* EXERCISE BRIEF *
Reproduce all of the data exactly. Images are not to appear in the reply.

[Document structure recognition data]
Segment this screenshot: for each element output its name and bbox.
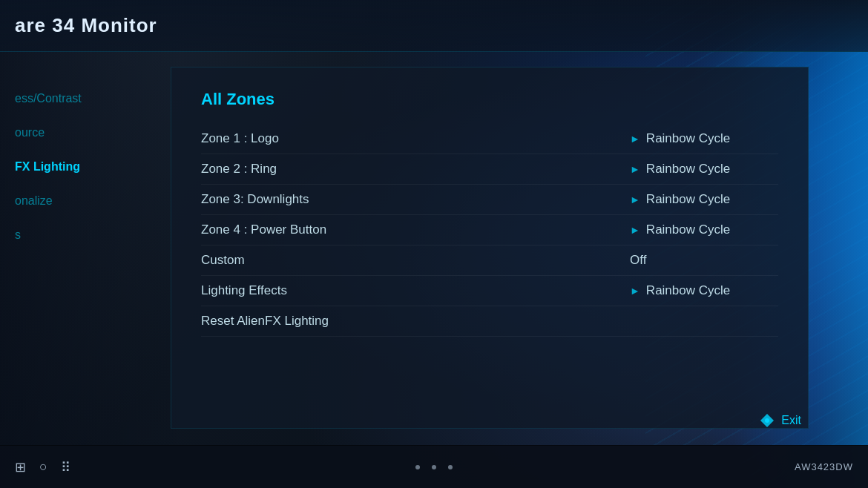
menu-label-lighting-effects: Lighting Effects xyxy=(201,283,630,298)
menu-row-zone3[interactable]: Zone 3: Downlights ► Rainbow Cycle xyxy=(201,185,778,215)
menu-row-zone1[interactable]: Zone 1 : Logo ► Rainbow Cycle xyxy=(201,124,778,154)
menu-value-zone1: ► Rainbow Cycle xyxy=(630,131,778,146)
windows-icon[interactable]: ⊞ xyxy=(15,459,26,475)
menu-label-reset: Reset AlienFX Lighting xyxy=(201,314,630,329)
menu-value-custom: Off xyxy=(630,253,778,268)
arrow-icon-zone1: ► xyxy=(630,133,640,145)
page-title: are 34 Monitor xyxy=(15,14,157,37)
menu-label-zone1: Zone 1 : Logo xyxy=(201,131,630,146)
exit-label: Exit xyxy=(781,414,801,427)
menu-value-zone4: ► Rainbow Cycle xyxy=(630,222,778,237)
menu-value-zone3: ► Rainbow Cycle xyxy=(630,192,778,207)
apps-icon[interactable]: ⠿ xyxy=(61,459,70,475)
sidebar-item-brightness[interactable]: ess/Contrast xyxy=(15,82,171,116)
menu-label-zone3: Zone 3: Downlights xyxy=(201,192,630,207)
menu-row-zone2[interactable]: Zone 2 : Ring ► Rainbow Cycle xyxy=(201,154,778,185)
sidebar-item-extra[interactable]: s xyxy=(15,218,171,252)
taskbar-dot-2 xyxy=(432,465,436,469)
sidebar-item-fx-lighting[interactable]: FX Lighting xyxy=(15,150,171,184)
menu-value-zone2: ► Rainbow Cycle xyxy=(630,162,778,177)
exit-icon xyxy=(759,412,775,429)
title-bar: are 34 Monitor xyxy=(0,0,868,52)
exit-area[interactable]: Exit xyxy=(759,412,801,429)
menu-row-zone4[interactable]: Zone 4 : Power Button ► Rainbow Cycle xyxy=(201,215,778,245)
menu-label-custom: Custom xyxy=(201,253,630,268)
main-panel: All Zones Zone 1 : Logo ► Rainbow Cycle … xyxy=(171,67,809,429)
menu-label-zone2: Zone 2 : Ring xyxy=(201,162,630,177)
svg-point-2 xyxy=(765,418,769,423)
taskbar-left: ⊞ ○ ⠿ xyxy=(15,459,70,475)
arrow-icon-zone4: ► xyxy=(630,224,640,236)
section-title: All Zones xyxy=(201,90,778,109)
menu-row-lighting-effects[interactable]: Lighting Effects ► Rainbow Cycle xyxy=(201,276,778,306)
search-icon[interactable]: ○ xyxy=(39,459,47,475)
menu-value-lighting-effects: ► Rainbow Cycle xyxy=(630,283,778,298)
taskbar-dot-1 xyxy=(415,465,420,469)
taskbar-model: AW3423DW xyxy=(795,461,853,472)
menu-row-reset[interactable]: Reset AlienFX Lighting xyxy=(201,306,778,337)
sidebar: ess/Contrast ource FX Lighting onalize s xyxy=(0,52,171,444)
sidebar-item-source[interactable]: ource xyxy=(15,116,171,150)
menu-label-zone4: Zone 4 : Power Button xyxy=(201,222,630,237)
taskbar-center xyxy=(415,465,453,469)
sidebar-item-personalize[interactable]: onalize xyxy=(15,184,171,218)
arrow-icon-zone3: ► xyxy=(630,194,640,205)
arrow-icon-lighting: ► xyxy=(630,285,640,297)
taskbar-dot-3 xyxy=(448,465,453,469)
taskbar: ⊞ ○ ⠿ AW3423DW xyxy=(0,445,868,488)
arrow-icon-zone2: ► xyxy=(630,163,640,175)
menu-row-custom[interactable]: Custom Off xyxy=(201,245,778,276)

* SOLUTION BELOW *
Segment this screenshot: for each element output its name and bbox.
menu-label-lighting-effects: Lighting Effects xyxy=(201,283,630,298)
menu-row-zone3[interactable]: Zone 3: Downlights ► Rainbow Cycle xyxy=(201,185,778,215)
menu-row-zone1[interactable]: Zone 1 : Logo ► Rainbow Cycle xyxy=(201,124,778,154)
menu-value-zone1: ► Rainbow Cycle xyxy=(630,131,778,146)
windows-icon[interactable]: ⊞ xyxy=(15,459,26,475)
menu-label-reset: Reset AlienFX Lighting xyxy=(201,314,630,329)
menu-value-custom: Off xyxy=(630,253,778,268)
arrow-icon-zone1: ► xyxy=(630,133,640,145)
page-title: are 34 Monitor xyxy=(15,14,157,37)
menu-label-zone1: Zone 1 : Logo xyxy=(201,131,630,146)
exit-label: Exit xyxy=(781,414,801,427)
menu-value-zone4: ► Rainbow Cycle xyxy=(630,222,778,237)
menu-value-zone3: ► Rainbow Cycle xyxy=(630,192,778,207)
apps-icon[interactable]: ⠿ xyxy=(61,459,70,475)
sidebar-item-brightness[interactable]: ess/Contrast xyxy=(15,82,171,116)
menu-label-zone3: Zone 3: Downlights xyxy=(201,192,630,207)
menu-row-zone2[interactable]: Zone 2 : Ring ► Rainbow Cycle xyxy=(201,154,778,185)
sidebar-item-extra[interactable]: s xyxy=(15,218,171,252)
taskbar-dot-2 xyxy=(432,465,436,469)
sidebar-item-fx-lighting[interactable]: FX Lighting xyxy=(15,150,171,184)
menu-value-zone2: ► Rainbow Cycle xyxy=(630,162,778,177)
exit-icon xyxy=(759,412,775,429)
title-bar: are 34 Monitor xyxy=(0,0,868,52)
exit-area[interactable]: Exit xyxy=(759,412,801,429)
menu-row-zone4[interactable]: Zone 4 : Power Button ► Rainbow Cycle xyxy=(201,215,778,245)
menu-label-custom: Custom xyxy=(201,253,630,268)
main-panel: All Zones Zone 1 : Logo ► Rainbow Cycle … xyxy=(171,67,809,429)
menu-label-zone2: Zone 2 : Ring xyxy=(201,162,630,177)
svg-point-2 xyxy=(765,418,769,423)
taskbar-left: ⊞ ○ ⠿ xyxy=(15,459,70,475)
arrow-icon-zone4: ► xyxy=(630,224,640,236)
section-title: All Zones xyxy=(201,90,778,109)
menu-row-lighting-effects[interactable]: Lighting Effects ► Rainbow Cycle xyxy=(201,276,778,306)
search-icon[interactable]: ○ xyxy=(39,459,47,475)
menu-value-lighting-effects: ► Rainbow Cycle xyxy=(630,283,778,298)
taskbar-dot-1 xyxy=(415,465,420,469)
taskbar-model: AW3423DW xyxy=(795,461,853,472)
menu-row-reset[interactable]: Reset AlienFX Lighting xyxy=(201,306,778,337)
sidebar: ess/Contrast ource FX Lighting onalize s xyxy=(0,52,171,444)
sidebar-item-source[interactable]: ource xyxy=(15,116,171,150)
menu-label-zone4: Zone 4 : Power Button xyxy=(201,222,630,237)
taskbar-center xyxy=(415,465,453,469)
sidebar-item-personalize[interactable]: onalize xyxy=(15,184,171,218)
arrow-icon-zone3: ► xyxy=(630,194,640,205)
arrow-icon-lighting: ► xyxy=(630,285,640,297)
taskbar-dot-3 xyxy=(448,465,453,469)
taskbar: ⊞ ○ ⠿ AW3423DW xyxy=(0,445,868,488)
arrow-icon-zone2: ► xyxy=(630,163,640,175)
menu-row-custom[interactable]: Custom Off xyxy=(201,245,778,276)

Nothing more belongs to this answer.